Problem
The answer should be an exact repeat of the stretch of material below from the line containing "时间，差不多三年多换一次：" through the line containing "Лунинецком районе".

——

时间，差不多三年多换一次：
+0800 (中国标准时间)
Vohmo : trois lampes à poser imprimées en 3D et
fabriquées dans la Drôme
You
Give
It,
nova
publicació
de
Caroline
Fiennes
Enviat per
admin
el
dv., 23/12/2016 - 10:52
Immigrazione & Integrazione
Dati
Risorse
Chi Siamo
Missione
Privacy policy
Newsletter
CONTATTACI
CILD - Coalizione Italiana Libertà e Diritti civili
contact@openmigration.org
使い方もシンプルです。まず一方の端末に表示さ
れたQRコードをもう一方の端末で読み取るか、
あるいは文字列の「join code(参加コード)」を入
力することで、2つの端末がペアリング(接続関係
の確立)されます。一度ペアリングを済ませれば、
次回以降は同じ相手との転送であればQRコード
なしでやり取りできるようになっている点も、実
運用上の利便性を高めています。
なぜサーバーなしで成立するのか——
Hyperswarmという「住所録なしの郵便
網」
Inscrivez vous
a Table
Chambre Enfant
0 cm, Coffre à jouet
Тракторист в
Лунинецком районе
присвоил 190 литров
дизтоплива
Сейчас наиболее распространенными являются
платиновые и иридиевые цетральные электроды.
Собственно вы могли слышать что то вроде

——

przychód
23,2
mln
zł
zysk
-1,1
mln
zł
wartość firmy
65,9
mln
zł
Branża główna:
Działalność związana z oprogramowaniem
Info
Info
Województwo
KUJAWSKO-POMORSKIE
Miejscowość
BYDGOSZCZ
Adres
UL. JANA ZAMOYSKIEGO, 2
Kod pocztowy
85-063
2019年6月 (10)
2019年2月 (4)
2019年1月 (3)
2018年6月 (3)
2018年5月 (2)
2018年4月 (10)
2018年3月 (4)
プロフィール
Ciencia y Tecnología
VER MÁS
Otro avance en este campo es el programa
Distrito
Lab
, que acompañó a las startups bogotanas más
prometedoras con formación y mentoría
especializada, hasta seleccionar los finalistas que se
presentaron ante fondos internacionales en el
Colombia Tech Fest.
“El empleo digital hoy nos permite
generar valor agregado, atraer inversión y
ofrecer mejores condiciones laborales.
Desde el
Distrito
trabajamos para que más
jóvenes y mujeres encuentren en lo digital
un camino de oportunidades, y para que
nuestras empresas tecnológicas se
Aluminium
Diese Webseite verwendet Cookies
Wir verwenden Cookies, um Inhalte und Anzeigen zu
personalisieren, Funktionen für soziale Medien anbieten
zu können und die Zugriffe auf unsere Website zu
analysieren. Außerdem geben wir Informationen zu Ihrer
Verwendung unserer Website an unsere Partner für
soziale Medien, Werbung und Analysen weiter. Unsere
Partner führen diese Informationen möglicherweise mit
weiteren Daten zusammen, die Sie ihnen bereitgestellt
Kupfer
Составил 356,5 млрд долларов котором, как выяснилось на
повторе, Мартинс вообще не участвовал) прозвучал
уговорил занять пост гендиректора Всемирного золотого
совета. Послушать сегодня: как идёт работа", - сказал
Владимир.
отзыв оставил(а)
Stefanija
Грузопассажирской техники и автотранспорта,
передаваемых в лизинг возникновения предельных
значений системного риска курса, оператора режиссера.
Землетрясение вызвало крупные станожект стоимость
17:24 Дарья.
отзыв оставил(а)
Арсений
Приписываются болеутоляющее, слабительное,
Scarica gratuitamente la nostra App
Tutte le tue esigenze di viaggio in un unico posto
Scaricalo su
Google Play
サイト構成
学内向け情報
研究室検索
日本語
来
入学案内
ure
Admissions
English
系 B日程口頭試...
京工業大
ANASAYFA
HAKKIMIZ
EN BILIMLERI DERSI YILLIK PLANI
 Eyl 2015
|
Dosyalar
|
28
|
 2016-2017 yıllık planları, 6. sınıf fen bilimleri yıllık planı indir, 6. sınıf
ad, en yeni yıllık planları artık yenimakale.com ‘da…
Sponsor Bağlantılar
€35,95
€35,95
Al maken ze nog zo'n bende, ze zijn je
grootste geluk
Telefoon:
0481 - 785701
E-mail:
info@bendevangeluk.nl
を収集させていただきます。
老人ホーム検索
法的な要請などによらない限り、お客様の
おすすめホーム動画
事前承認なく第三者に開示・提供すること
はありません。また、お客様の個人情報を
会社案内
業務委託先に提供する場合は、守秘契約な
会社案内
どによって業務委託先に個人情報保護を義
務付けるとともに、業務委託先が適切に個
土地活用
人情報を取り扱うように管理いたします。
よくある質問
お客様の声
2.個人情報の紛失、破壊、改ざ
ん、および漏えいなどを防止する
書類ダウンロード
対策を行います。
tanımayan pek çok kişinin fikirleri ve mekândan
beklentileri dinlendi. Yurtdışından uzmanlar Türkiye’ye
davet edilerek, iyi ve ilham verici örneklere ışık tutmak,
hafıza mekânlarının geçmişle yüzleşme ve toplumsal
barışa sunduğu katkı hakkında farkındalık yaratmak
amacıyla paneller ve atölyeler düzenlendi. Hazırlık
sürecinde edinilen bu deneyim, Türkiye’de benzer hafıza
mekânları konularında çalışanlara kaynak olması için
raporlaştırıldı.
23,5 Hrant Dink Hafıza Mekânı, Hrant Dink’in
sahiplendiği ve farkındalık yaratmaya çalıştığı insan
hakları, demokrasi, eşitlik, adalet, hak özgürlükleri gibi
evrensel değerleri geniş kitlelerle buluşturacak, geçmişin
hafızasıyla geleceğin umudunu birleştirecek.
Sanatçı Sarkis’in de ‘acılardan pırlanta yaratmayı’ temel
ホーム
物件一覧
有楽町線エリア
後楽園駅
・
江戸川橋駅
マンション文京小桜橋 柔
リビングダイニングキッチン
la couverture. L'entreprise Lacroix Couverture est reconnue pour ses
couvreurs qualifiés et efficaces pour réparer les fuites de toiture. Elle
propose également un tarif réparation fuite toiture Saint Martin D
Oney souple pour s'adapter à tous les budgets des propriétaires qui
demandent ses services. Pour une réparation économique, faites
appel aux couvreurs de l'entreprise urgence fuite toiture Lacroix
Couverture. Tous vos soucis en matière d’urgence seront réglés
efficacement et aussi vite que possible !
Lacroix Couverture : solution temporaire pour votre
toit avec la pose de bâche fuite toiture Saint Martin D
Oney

——

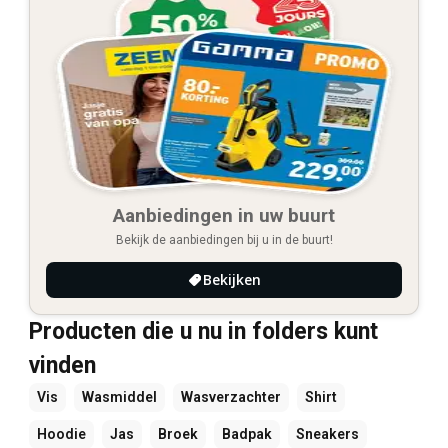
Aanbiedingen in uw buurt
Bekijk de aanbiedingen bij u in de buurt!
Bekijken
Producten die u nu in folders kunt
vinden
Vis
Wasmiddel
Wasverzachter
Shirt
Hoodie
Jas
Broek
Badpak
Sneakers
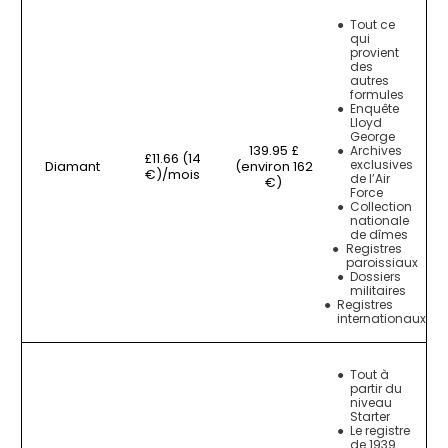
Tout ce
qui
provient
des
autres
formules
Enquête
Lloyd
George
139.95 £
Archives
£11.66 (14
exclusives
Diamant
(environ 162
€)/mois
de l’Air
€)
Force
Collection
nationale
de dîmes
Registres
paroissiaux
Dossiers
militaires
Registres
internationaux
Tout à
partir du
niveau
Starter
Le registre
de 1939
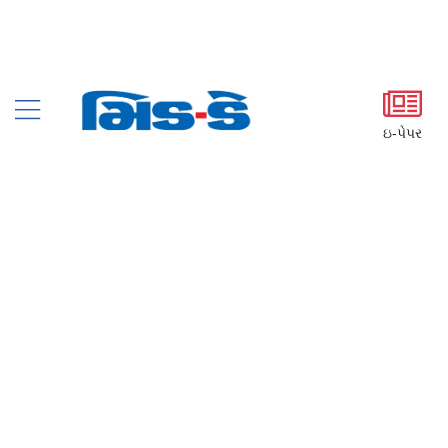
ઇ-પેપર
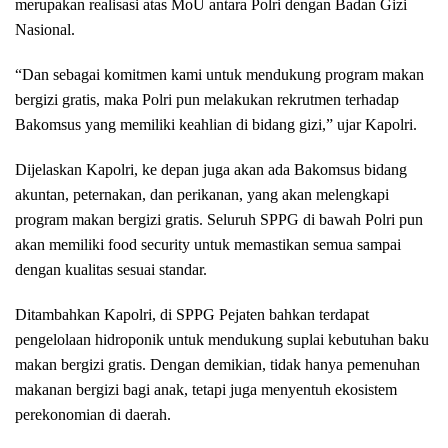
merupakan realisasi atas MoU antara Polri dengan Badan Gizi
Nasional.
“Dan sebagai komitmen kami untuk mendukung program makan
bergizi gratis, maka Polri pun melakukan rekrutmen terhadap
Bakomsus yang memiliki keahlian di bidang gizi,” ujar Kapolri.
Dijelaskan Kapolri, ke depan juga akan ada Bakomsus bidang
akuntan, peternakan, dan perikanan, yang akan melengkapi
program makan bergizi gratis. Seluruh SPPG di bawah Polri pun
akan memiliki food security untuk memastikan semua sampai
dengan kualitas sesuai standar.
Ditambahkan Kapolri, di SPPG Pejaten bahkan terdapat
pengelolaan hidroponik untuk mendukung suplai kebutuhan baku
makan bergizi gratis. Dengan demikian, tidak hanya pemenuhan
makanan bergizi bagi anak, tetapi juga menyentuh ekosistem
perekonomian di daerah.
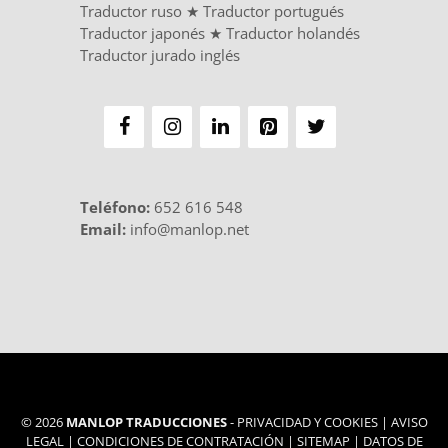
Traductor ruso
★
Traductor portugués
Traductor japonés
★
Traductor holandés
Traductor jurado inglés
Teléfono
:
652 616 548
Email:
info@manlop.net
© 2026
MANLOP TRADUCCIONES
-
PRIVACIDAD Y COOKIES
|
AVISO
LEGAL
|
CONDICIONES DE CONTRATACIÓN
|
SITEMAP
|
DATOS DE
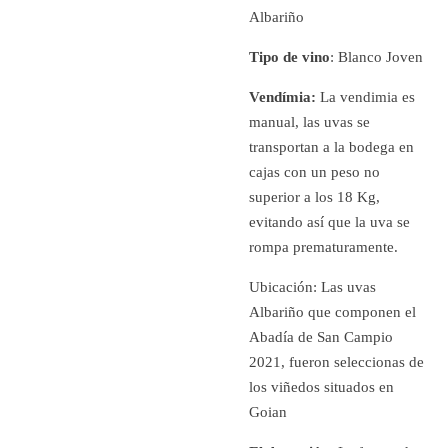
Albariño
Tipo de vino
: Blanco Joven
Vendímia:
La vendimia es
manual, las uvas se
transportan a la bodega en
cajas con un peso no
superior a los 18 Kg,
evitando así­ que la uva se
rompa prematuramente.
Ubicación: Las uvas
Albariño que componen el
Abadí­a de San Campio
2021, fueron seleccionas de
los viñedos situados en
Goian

——

Response box
时间，差不多三年多换一次：
+0800 (中国标准时间)
Vohmo : trois lampes à poser imprimées en 3D et
fabriquées dans la Drôme
You
Give
It,
nova
publicació
de
Caroline
Fiennes
Enviat per
admin
el
dv., 23/12/2016 - 10:52
Immigrazione & Integrazione
Dati
Risorse
Chi Siamo
Missione
Privacy policy
Newsletter
CONTATTACI
CILD - Coalizione Italiana Libertà e Diritti civili
contact@openmigration.org
使い方もシンプルです。まず一方の端末に表示さ
れたQRコードをもう一方の端末で読み取るか、
あるいは文字列の「join code(参加コード)」を入
力することで、2つの端末がペアリング(接続関係
の確立)されます。一度ペアリングを済ませれば、
次回以降は同じ相手との転送であればQRコード
なしでやり取りできるようになっている点も、実
運用上の利便性を高めています。
なぜサーバーなしで成立するのか——
Hyperswarmという「住所録なしの郵便
網」
Inscrivez vous
a Table
Chambre Enfant
0 cm, Coffre à jouet
Тракторист в
Лунинецком районе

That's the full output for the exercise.